Mucositis is the clinical term for damage done to the mucosa by anticancer therapies. It can occur in any mucosal region, but is most commonly associated with the mouth, followed by the small intestine. It is estimated, based upon review of historic published studies and reports and an interpolation of data on the incidence of mucositis, that mucositis affects approximately 500,000 people in the US per year and occurs in 40% of patients receiving chemotherapy. Mucositis can be severely debilitating and can lead to infection, sepsis, the need for parenteral nutrition and narcotic analgesia. The gastro-intestinal damage causes severe diarrhoea. These symptoms can limit the doses and duration of cancer treatment, leading to sub-optimal treatment outcomes.

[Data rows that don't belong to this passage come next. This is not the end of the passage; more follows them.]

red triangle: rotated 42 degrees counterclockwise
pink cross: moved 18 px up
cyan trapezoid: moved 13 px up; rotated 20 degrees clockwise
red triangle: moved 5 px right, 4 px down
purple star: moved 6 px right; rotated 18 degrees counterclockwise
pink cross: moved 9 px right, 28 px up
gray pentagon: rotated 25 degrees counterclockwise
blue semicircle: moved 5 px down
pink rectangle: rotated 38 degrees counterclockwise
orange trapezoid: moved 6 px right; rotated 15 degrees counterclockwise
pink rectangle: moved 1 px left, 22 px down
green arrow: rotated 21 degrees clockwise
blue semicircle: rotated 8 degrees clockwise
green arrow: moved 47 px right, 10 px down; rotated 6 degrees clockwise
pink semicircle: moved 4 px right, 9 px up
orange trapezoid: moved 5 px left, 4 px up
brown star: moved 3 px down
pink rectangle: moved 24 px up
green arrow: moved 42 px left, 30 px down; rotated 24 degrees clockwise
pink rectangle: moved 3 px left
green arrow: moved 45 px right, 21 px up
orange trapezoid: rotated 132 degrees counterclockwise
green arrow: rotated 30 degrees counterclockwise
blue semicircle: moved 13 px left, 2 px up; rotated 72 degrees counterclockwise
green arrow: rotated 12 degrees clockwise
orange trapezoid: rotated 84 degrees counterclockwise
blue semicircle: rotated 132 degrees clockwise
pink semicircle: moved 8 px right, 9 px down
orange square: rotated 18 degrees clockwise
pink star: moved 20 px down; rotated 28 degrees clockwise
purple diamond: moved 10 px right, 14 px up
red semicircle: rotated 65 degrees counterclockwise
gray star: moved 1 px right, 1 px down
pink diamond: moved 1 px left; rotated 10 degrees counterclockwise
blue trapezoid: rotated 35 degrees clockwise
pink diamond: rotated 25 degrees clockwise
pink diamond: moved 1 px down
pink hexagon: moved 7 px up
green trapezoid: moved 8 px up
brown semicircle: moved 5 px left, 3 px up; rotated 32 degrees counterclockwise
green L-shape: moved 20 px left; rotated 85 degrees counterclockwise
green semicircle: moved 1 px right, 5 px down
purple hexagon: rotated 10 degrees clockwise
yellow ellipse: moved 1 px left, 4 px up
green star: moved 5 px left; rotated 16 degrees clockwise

The mechanisms of mucositis have been extensively studied and have been recently linked to the interaction of chemotherapy and/or radiation therapy with the innate defense system. Bacterial infection of the ulcerative lesions is now regarded as a secondary consequence of dysregulated local inflammation triggered by therapy-induced cell death, rather than as the primary cause of the lesions.

Soligenix is a clinical stage biopharmaceutical company developing products to treat serious gastrointestinal diseases where there remains an unmet medical need, as well as developing several biodefense vaccines and therapeutics.